Au milieu d’une tournée qui mènera le spectacle prochainement au Théâtre des Célestins à Lyon et à la Comédie de Valence, 40° sous zéro faisait récemment escale à Paris, dans la grande salle du Théâtre du Rond-Level. Sous le titre donné à cette création originale du Munstrum Théâtre mise en scène par Louis Arene se trouvent deux textes de l’auteur et dessinateur Copi datant du début des années 1970, L’Homosexuel ou la difficulté de s’exprimer et Les Quatre Jumelles.
Correspondant à ces deux textes, le spectacle se présente en deux events. La première se situe dans une Sibérie anxiogène et met en scène des personnages trans en exil et en huis clos. La seconde prend aussi place dans un décor frigorifique, l’Alaska cette fois, et nous donne à voir quatre personnages au crâne hypertrophié mourir, se relever, mourir, se relever, mourir, se relever, mourir, se relever…
40° sous zéro bénéficie d’une belle tournée l’ayant déjà mené à Mulhouse, Grenoble, Angers, Malakoff et Paris, et sera bientôt seen à Lyon et à Valence les semaines qui viennent.
« Cosmos »
Cosmos est une pièce conçue et mise en scène par Maëlle Poésy, sur un texte de Kevin Keiss, qui mêle deux fils dramaturgiques.
Le premier, inspiré d’une histoire vraie, raconte l’histoire d’un programme secret et avorté de la Nasa destiné à tester la capacité d’aviatrices à partir dans l’espace, dans le cadre d’une rivalité avec l’URSS qui sera le premier pays, au début des années 1960, à permettre à Valentina Terechkova de quitter l’orbite terrestre pour devenir la première femme cosmonaute. Le second est tissé par des interviews menées avec plusieurs astrophysiciennes passionnées par le passé de la planète Mars ou les cycles de vie et de mort des étoiles. Le tout est incarné au plateau pas cinq comédiennes, dont deux points des arts du cirque.

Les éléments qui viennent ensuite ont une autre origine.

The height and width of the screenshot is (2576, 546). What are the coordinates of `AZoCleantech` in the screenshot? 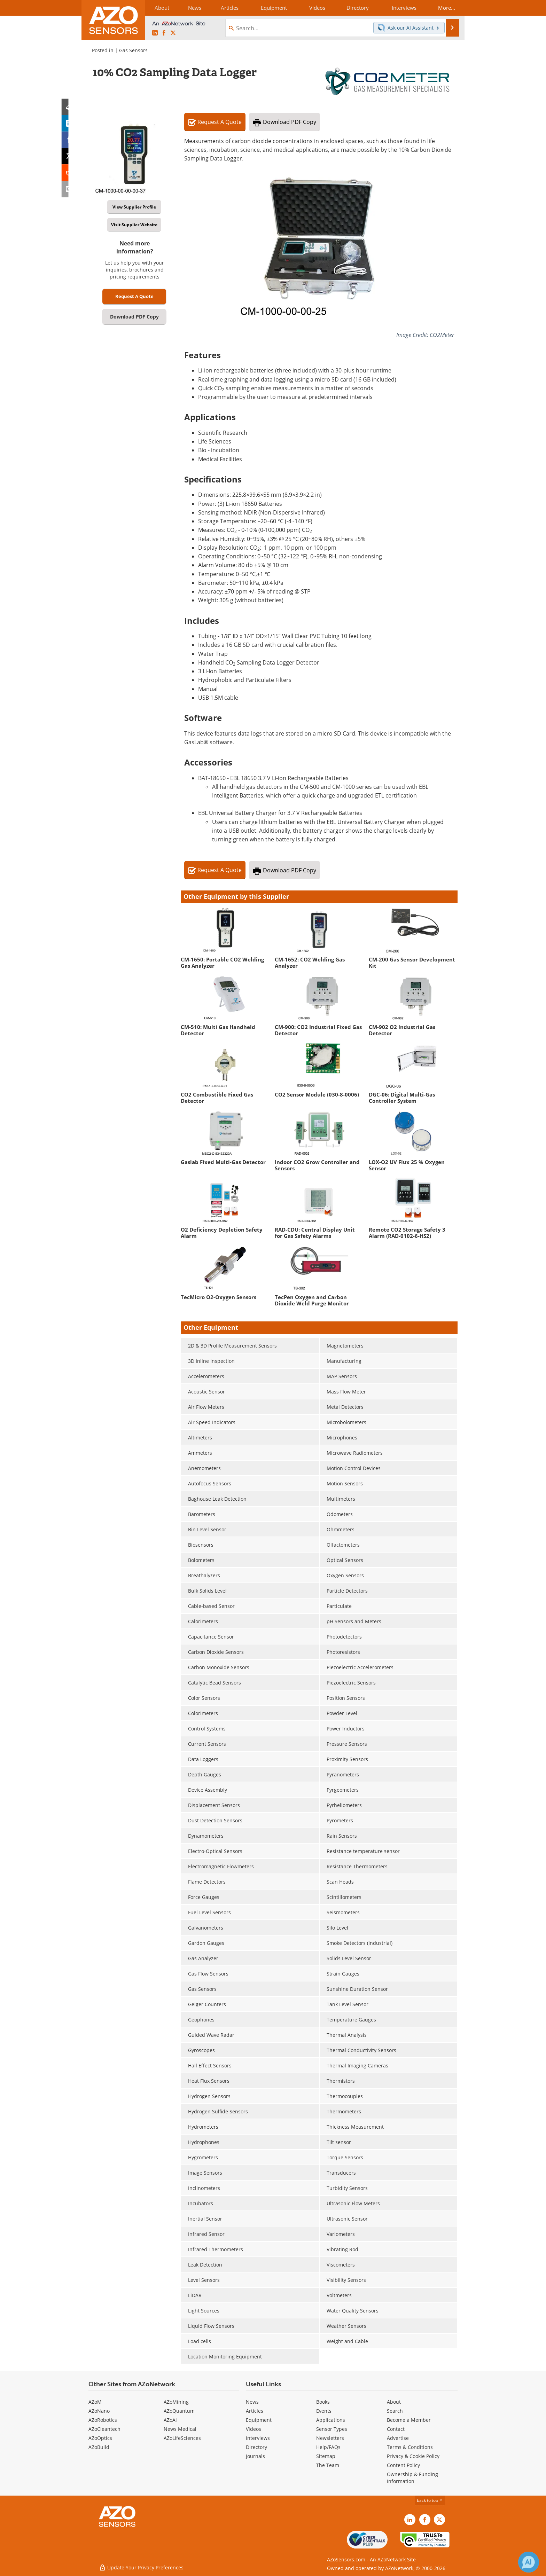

Le spectacle était récemment seen au Théâtre Gérard-Philippe de Saint-Denis ; il vient de passer par Toulouse et sera les mois prochains d’abord à Saint-Étienne, puis à Meudon, Strasbourg et Vire en Normandie.
« Artwork. 13 »
Artwork. 13 est le titre de la nouvelle proposition de la metteuse en scène, chorégraphe, performeuse et actrice Phia Ménard. Le titre est une référence explicite à l’article 13 de la Déclaration universelle des droits de l’homme de 1948 qui proclame que « toute personne a le droit de circuler librement et de choisir sa résidence à l’intérieur d’un État ».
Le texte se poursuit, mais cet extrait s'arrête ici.